Die Kirchen haben keinen gesicherten rechtlichen Status. Sie können weder Eigentum besitzen noch erwerben. Vermögen, das die Kirche einfach zum Leben braucht, muss deshalb von Einzelpersonen oder Stiftungen verwaltet werden. Dies erzeugt viele praktische Probleme. Es darf auch keine Ausbildung des theologischen Nachwuchses in der Türkei geben. Besonders die Griechisch-Orthodoxe Kirche leidet darunter. Der Ökumenische Patriarch, der weltweite Bedeutung hat, muss ein Türke sein. Die berühmte Theologische Hochschule auf der Insel Chalki ist trotz wiederholter Versprechen immer noch geschlossen. Geistliche und andere kirchliche Amtsträger erhalten bislang ihre Arbeitserlaubnis als Angestellte diplomatischer Vertretungen.

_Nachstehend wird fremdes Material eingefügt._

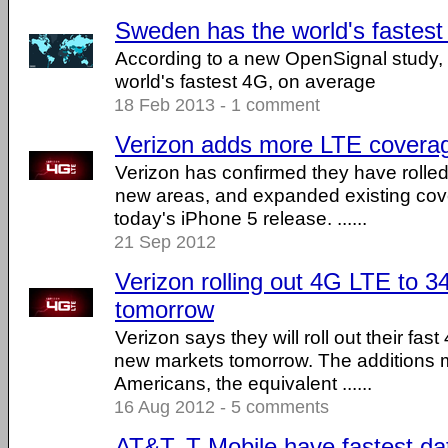
Sweden has the world's fastes
According to a new OpenSignal study
world's fastest 4G, on average
18 Feb 2013 - 1 comment
Verizon adds more LTE covera
Verizon has confirmed they have rolle
new areas, and expanded existing cov
today's iPhone 5 release. ......
21 Sep 2012
Verizon rolling out 4G LTE to 34
tomorrow
Verizon says they will roll out their fas
new markets tomorrow. The additions 
Americans, the equivalent ......
16 Aug 2012 - 5 comments
AT&T, T-Mobile have fastest data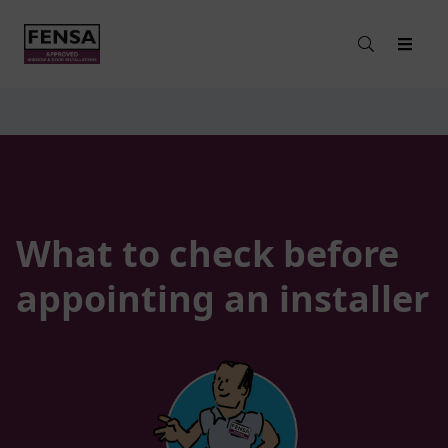
What to check before
appointing an installer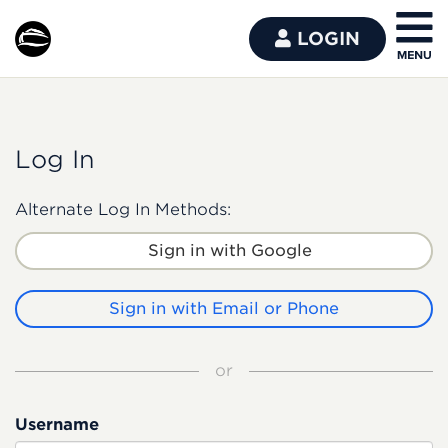
LOGIN
Log In
Alternate Log In Methods:
Sign in with Google
Sign in with Email or Phone
or
Username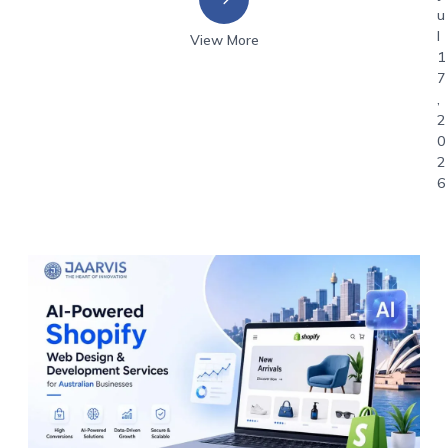
u
l
View More
1
7
,
2
0
2
6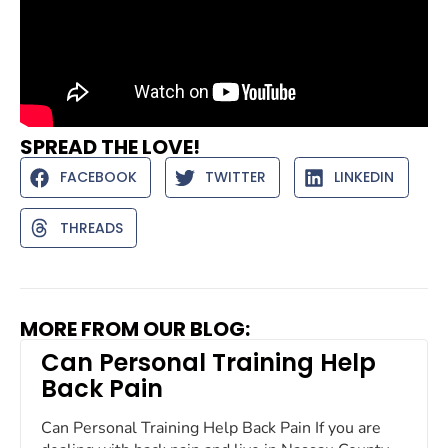
SPREAD THE LOVE!
FACEBOOK
TWITTER
LINKEDIN
THREADS
MORE FROM OUR BLOG:
Can Personal Training Help
Back Pain
Can Personal Training Help Back Pain If you are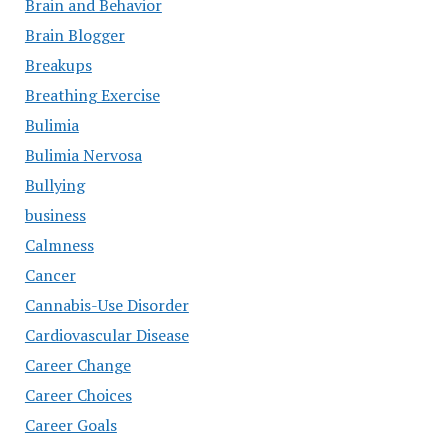
Brain and Behavior
Brain Blogger
Breakups
Breathing Exercise
Bulimia
Bulimia Nervosa
Bullying
business
Calmness
Cancer
Cannabis-Use Disorder
Cardiovascular Disease
Career Change
Career Choices
Career Goals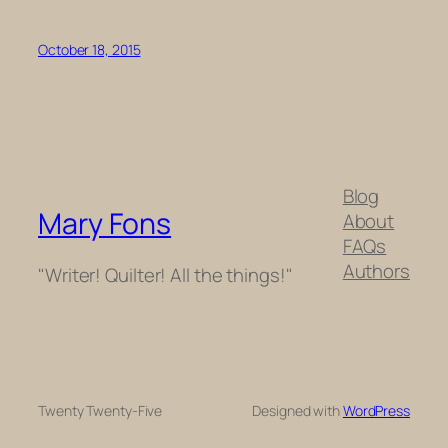
October 18, 2015
Blog
Mary Fons
About
FAQs
Authors
"Writer! Quilter! All the things!"
Twenty Twenty-Five
Designed with
WordPress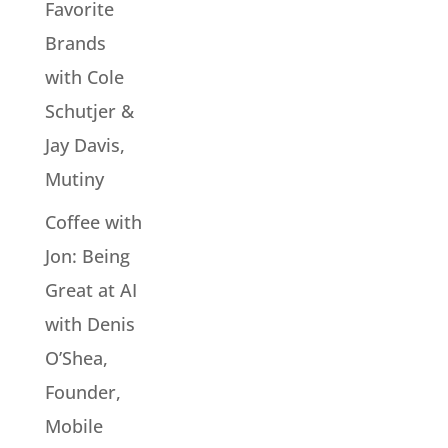
Favorite
Brands
with Cole
Schutjer &
Jay Davis,
Mutiny
Coffee with
Jon: Being
Great at AI
with Denis
O’Shea,
Founder,
Mobile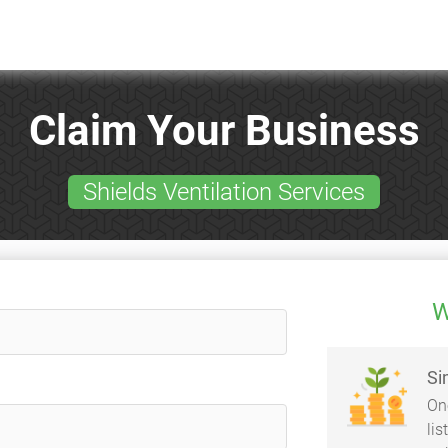
Claim Your Business
Shields Ventilation Services
W
Si
On
li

Es hat sich manches unter Ministerpräsident Erdogan verbessert, z.B. auch das Vereinsgesetz. Aber vieles steht nur auf dem Papier. Darum muss bei der Aufnahme von Beitrittsverhandlungen von Anfang an auf äußerste Klarheit in der Wahrung der Menschenrechte und besonders im Blick auf die Religionsfreiheit geachtet werden. Es wäre wohl besser gewesen, die Beseitigung dieser Hindernisse und ihre positive Klärung vor Beitrittsverhandlungen zu verlangen. Wenn aber nun anders entschieden wurde, muss von Anfang an auf diese Mängel hingewiesen und ihre Beseitigung in einer überschaubaren Zeit verlangt werden. Es kann in grundlegenden Fragen der Menschenrechte innerhalb der Europäischen Union keine Zonen unterschiedlichen Rechtsverständnisses geben.

Es muss für beide Partner, für die Türkei, aber auch für die Länder der Europäischen Union, von Anfang an fair verhandelt werden. Zu dieser Fairness gehört auch das strikte Einhalten der Menschenrechte-Standards in der EU. Es kann kein unterschiedliches Freiheitsniveau geben. Diese Klarheit muss es von Anfang an geben.